Yesterday was the last Spex showing which means the end of my Spex-experience. These two weeks has passed so fast and it is hard to believe that this was it. I must admit, though, that I am quite exhausted (and it is not just because last night's farewell party that lasted till morning). Even though I knew Spex was going to take a lot of time I wasn't really prepared how much of my energy it would take. If three months ago I knew what I know now, and someone asked me if I wanted to take part of this, I might think it twice but definitely say yes. I have learned incredible lot about dancing and, more importantly, about myself as a dancer during these intensive months.

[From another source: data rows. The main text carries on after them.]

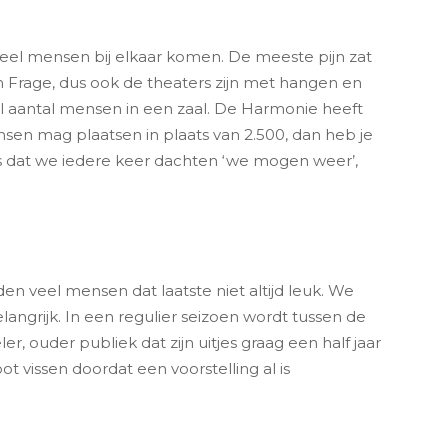
veel mensen bij elkaar komen. De meeste pijn zat
m Frage, dus ook de theaters zijn met hangen en
l aantal mensen in een zaal. De Harmonie heeft
nsen mag plaatsen in plaats van 2.500, dan heb je
as dat we iedere keer dachten ‘we mogen weer’,
 veel mensen dat laatste niet altijd leuk. We
angrijk. In een regulier seizoen wordt tussen de
, ouder publiek dat zijn uitjes graag een half jaar
 vissen doordat een voorstelling al is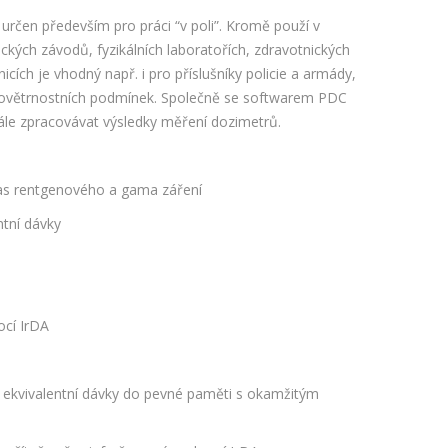
rčen především pro práci “v poli”. Kromě použí v
ckých závodů, fyzikálních laboratořích, zdravotnických
cích je vhodný např. i pro příslušníky policie a armády,
h povětrnostních podmínek. Společně se softwarem PDC
ále zpracovávat výsledky měření dozimetrů.
čas rentgenového a gama záření
tní dávky
cí IrDA
 ekvivalentní dávky do pevné paměti s okamžitým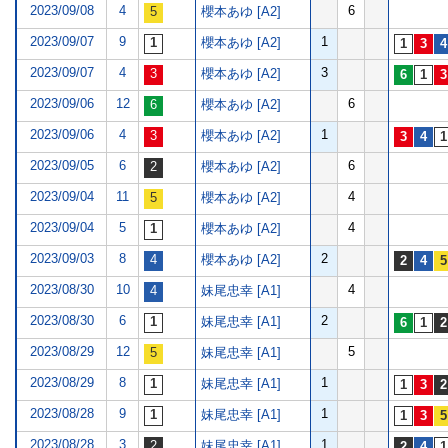
2023/09/08
4
6
櫻本あゆ [A2]
2023/09/07
9
1
櫻本あゆ [A2]
2023/09/07
4
3
櫻本あゆ [A2]
2023/09/06
12
6
櫻本あゆ [A2]
2023/09/06
4
1
櫻本あゆ [A2]
2023/09/05
6
6
櫻本あゆ [A2]
2023/09/04
11
4
櫻本あゆ [A2]
2023/09/04
5
4
櫻本あゆ [A2]
2023/09/03
8
2
櫻本あゆ [A2]
2023/08/30
10
4
妹尾忠幸 [A1]
2023/08/30
6
2
妹尾忠幸 [A1]
2023/08/29
12
5
妹尾忠幸 [A1]
2023/08/29
8
1
妹尾忠幸 [A1]
2023/08/28
9
1
妹尾忠幸 [A1]
2023/08/28
3
1
妹尾忠幸 [A1]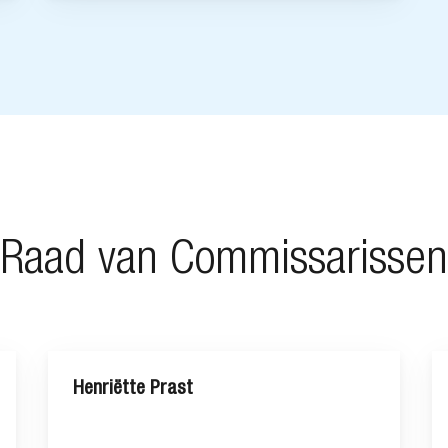
Raad van Commissarissen
Henriëtte Prast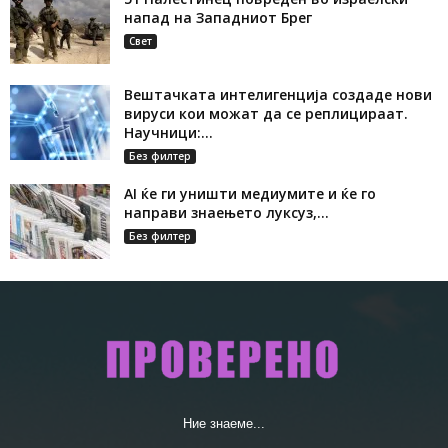
напад на Западниот Брег
Свет
Вештачката интелигенција создаде нови
вируси кои можат да се реплицираат.
Научници:...
Без филтер
AI ќе ги уништи медиумите и ќе го
направи знаењето луксуз,...
Без филтер
Ние знаеме...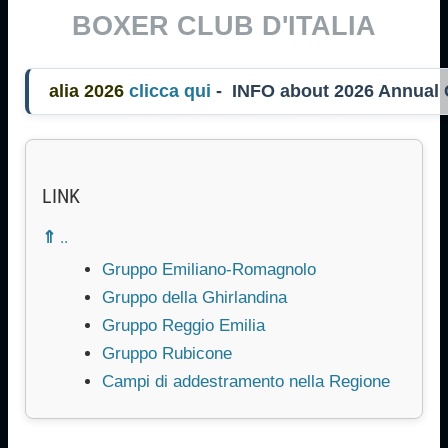
BOXER CLUB D'ITALIA
lia 2026
clicca qui
- INFO about 2026 Annual
LINK
⇑ ..
Gruppo Emiliano-Romagnolo
Gruppo della Ghirlandina
Gruppo Reggio Emilia
Gruppo Rubicone
Campi di addestramento nella Regione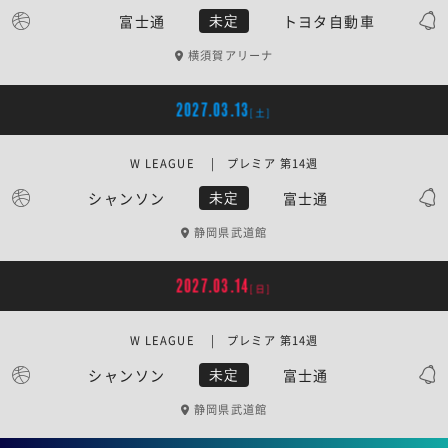
富士通
トヨタ自動車
未定
横須賀アリーナ
2027.03.13
[土]
W LEAGUE | プレミア 第14週
シャンソン
富士通
未定
静岡県武道館
2027.03.14
[日]
W LEAGUE | プレミア 第14週
シャンソン
富士通
未定
静岡県武道館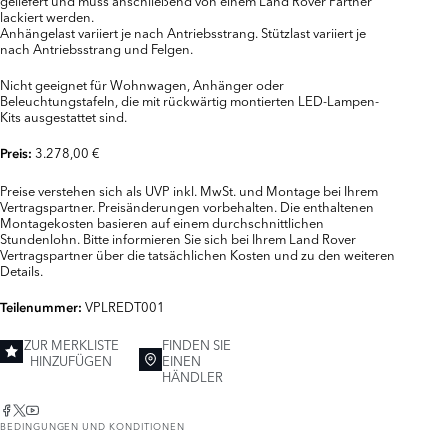
lackiert werden.
Anhängelast variiert je nach Antriebsstrang. Stützlast variiert je
nach Antriebsstrang und Felgen.
Nicht geeignet für Wohnwagen, Anhänger oder
Beleuchtungstafeln, die mit rückwärtig montierten LED-Lampen-
Kits ausgestattet sind.
3.278,00 €
Preis:
Preise verstehen sich als UVP inkl. MwSt. und Montage bei Ihrem
Vertragspartner. Preisänderungen vorbehalten. Die enthaltenen
Montagekosten basieren auf einem durchschnittlichen
Stundenlohn. Bitte informieren Sie sich bei Ihrem Land Rover
Vertragspartner über die tatsächlichen Kosten und zu den weiteren
Details.
VPLREDT001
Teilenummer:
ZUR MERKLISTE
FINDEN SIE
HINZUFÜGEN
EINEN
HÄNDLER
BEDINGUNGEN UND KONDITIONEN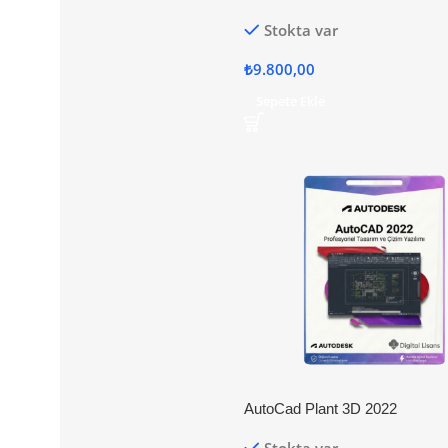
Stokta var
₺
9.800,00
Sepete Ekle
AutoCad Plant 3D 2022
Stokta var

It was surprising to notice that all the showings were so unique. The premiere was a total success and the energy in the back stage was unbelievable. Every single spexer was extremely excited and gave the audience one of the best shows in Spex history. On the contrary, the next showing in Tampere was a disaster. Set pieces were stumbled, technique didn't work, the audience was sticky, the band was smashed, two scenes were skipped by an accident and the excitement was gone. The situation was fixed back in Helsinki but the feeling wasn't the same as in the premiere. Even though it is not supposed to effect that much, the way the audience acted played a big role in the whole thing. A loud and cheering audience made all give a bit more to their performance which also reflected to the enjoyment of the audience. Some showings were notably better than others and at least my feeling in every show was different. Yesterday's final showing was a blast but the long week had taken it's toll and I was already quite tired both physically and emotionally, and my output was according.
The last two weeks have given me couple of special and unforgettable memories. One of these is Wednesday's showing where most of my friends came to see me dancing. I can't remember the last time I was so nervous! When I walked to the stage my hart was beating so fast and hard I was afraid I wasn't able to concentrate on dancing at all. However, I got even more energy to my dancing because of that.
Maybe the best lesson Spex taught me was the chance to dance in front of an audience. Before I had no idea how I could react or how the pressure would affect me. It also proved that I am able to learn a choreography and perform it as well as anyone else even though I don't have as much dancing experience. However, I have also learned that group dancing is not my thing as much as couple dancing is. Now that Spex is done, I will have more time for my lovely dancing partners who I have been forced to put in the second priority. Maybe now I will also figure out what I really want from dancing. But before I do that, I just want to take some time from any pressures and dance just to get the joy and enjoyment from it.